“When will we ever feel settled?” It’s a question that has been making its way around our home a lot lately. We just moved to a new house a couple of weeks ago. Systems aren’t yet in place and boxes still litter the hallways.
As we think about the school year ahead and some of the floating anxieties we all might be having like: Will school start on time? Will there be another closure? And can I really take another year of this? Our inner lives may feel unsettled too.
These days, between the end of the summer and the beginning of the school year is liminal, “in-between” time. We leave some of the care-free parts of summer behind and transition into the school structures that hold the promise of nurturing our childrens’ minds, hearts and souls.
During these moments of transition, and especially this year, we can sometimes feel anxious, doubtful and concerned about what the weeks ahead will bring.
This month of Elul and our journey toward a new year at Rosh Ha-Shanah is also liminal time; between the year that was, and the year that will be; between what I want to let go of and what I want to bring with me into the new year.
There’s a consciousness during this specific time that I learned from Rabbi Alan Lew z’’l and his book, This is Real and I am Completely Unprepared, that I have been thinking about lately. He wrote:
“Every moment of my life, I am utterly powerless and infinitely powerful. Every moment of my life, I am inescapably hammered into place of everything that has ever happened since the creation of the universe, and every moment I am free to act in a way that will alter the course of that great flow of being forever.”

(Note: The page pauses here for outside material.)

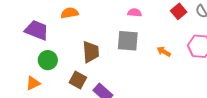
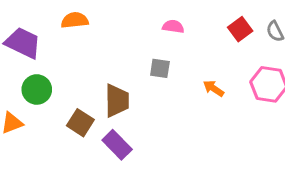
gray square: (128, 41) -> (160, 68), size x0.6
brown trapezoid: (91, 52) -> (117, 101), moved

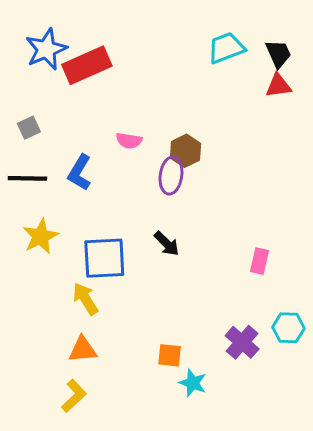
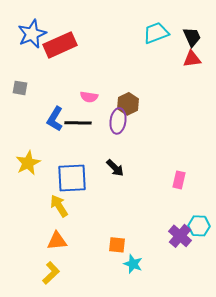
gray square: (29, 128) -> (20, 88), turned 35
black line: (27, 178) -> (78, 123), moved
purple cross: (242, 342) -> (180, 236), moved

While there are times that we may feel powerless about what lies ahead and the Delta variant is a force beyond our control, we are also infinitely powerful too.
We have the power to remember what we are most proud of in our parenting from the last year, and bring that into how we steady ourselves for the year ahead. We have the power to decide how to take a breath and show up for our kids who might be a little anxious about the start of school too. We have the power to decide to help our kids reconnect with their school friends with whom they may have lost touch over the summer. And we have the power to decide how to savor the sweetness of summer and take an afternoon to have an adventure with our kids, or a picnic in the park when the weather is right.
I am taking a small step this week and heading out camping in the north of Israel. Unfettered by boxes and far from screens, I want to build up the reserves in the emotional bank account of our family with some late summer experiences. We may just need to dip into these reserves when things get challenging in the year ahead.